Da der Rebi-Motor wegen des Auslassventils ein schönes kerniges Lanz-Geräusch hat, habe mich entschlossen, diesen Motor in modifizierter Form nachzubauen. 
Als Grundlage wurde der Flammenfresser von Bachmann herangezogen. Zunächst habe ich Skizzen vom Original-Rebi-Motor und Teile des Bachmann-Motors angefertigt.
Es ist zu beachten, dass der Motor von Bachmann nicht direkt mit dem Rebi-Motor verglichen werden kann, denn der Rebi-Motor hat im Gegensatz zum Bachmann-Motor ein Auslassventil. Daher auch die anders geformte Steuernocke des Bachmann-Motors.
Die Kurbelwelle habe ich entgegen dem Bauplanvorschlag geteilt, nachdem sich herausgestellt hatte, dass ohne Justierhilfsmittel kein vernünftiger Rundlauf der Kurbelwelle zu erreichen ist, wenn sie, wie vorgesehen, zu einer Einheit hart zusammengelötet wird.
 
Einzelteile Flammenfresser Rebi NachbauNachbau Flammenfresser Rebi Nachbau Flammenfresser RebiNachbau Flammenfresser Rebi

Beide Kurbelwangen müssen nun jeweils in zwei Kugellagern geführt werden. In eine Kurbelwange wird ein Schlitz gefräst, in den der Stift der anderen Kurbelwange eingreift. Die Nockenscheibe ist ähnlich geformt wie beim Rebi-Motor und der Zylinder erhält einen Zylinderkopf mit Einlassschieber und Auslassventil (Flatterventil). Der Arbeitskolben wurde aus Graphit hergestellt. Auf dem linken Bild sind die Einzelteile aufgeführt, die rechten Bilder zeigen den fertigen Motor. Die Nockenscheibe ist aus Messing, das kugelgelagerte Andrückrad, der Einlassschieber, das Auslassventil und die Einlassschieberstange sind aus Eisen.

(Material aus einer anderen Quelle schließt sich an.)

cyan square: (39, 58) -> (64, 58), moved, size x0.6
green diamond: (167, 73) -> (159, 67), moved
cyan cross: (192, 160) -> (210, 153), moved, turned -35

Die Nocke habe ich übrigens ganz einfach hergestellt:
erst mal der Drehmaschine auf  21 mm rundgedreht, dann mit einer Schablone einen großen Halbkreis so angerissen, dass sich später ein Hub von ca. 6 mm ergibt, dann auf der Schleifmaschine den Halbkreis grob vorgeschliffen und  mit einer Feile den Rest sauber hingefeilt. Ist zwar ein bisschen Arbeit, aber das Resultat ist  einwandfrei, wenn man feilen kann (Detailfoto der Nocke).
Die Steuerzeiten des Originalmotors sind ungefähr:
Einlassventil beginnt zu schließen bei ca. 90° UT und ist bei ca. 50° geschlossen. Einlassventil beginnt zu öffnen bei ca. 0° OT.

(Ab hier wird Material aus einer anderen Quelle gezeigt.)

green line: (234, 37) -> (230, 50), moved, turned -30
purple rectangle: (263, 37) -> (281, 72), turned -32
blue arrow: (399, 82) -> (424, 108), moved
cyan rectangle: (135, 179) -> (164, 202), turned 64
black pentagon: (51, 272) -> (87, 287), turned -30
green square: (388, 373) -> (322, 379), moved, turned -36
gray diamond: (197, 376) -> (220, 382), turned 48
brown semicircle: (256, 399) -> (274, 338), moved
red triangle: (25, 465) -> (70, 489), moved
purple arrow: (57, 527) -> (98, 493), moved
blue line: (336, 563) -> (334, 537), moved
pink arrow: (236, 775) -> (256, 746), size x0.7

Die Steuerzeiten werden optimal mit Verdrehen und Fixieren der Nocke festgelegt. Ich habe die Nocke so eingestellt, dass in Ruhestellung (Nocke steht senkrecht) der Kolben ca. 120° UT steht. Siehe hierzu auch die Bilder.
Der Motor "läuft" selbst mit dem kleinen Schwungrad ( 70 mm Ø und ca. 200 g schwer) phantastisch.
Eine Eigenart hat der Flammenfresser wenn er kalt ist. Er "springt" zwar beim Anlegen der Flamme sofort an, bleibt dann aber, je nachdem wie stark sich Schwitzwasser bildet, stehen. Das macht sich beim Graphitkolben gegenüber einem Gusskolben stärker bemerkbar, weil hier die Reibung zu groß wird. Ist der Motor jedoch insgesamt angewärmt, dann steht einem tadellosen Lauf nichts mehr im Wege.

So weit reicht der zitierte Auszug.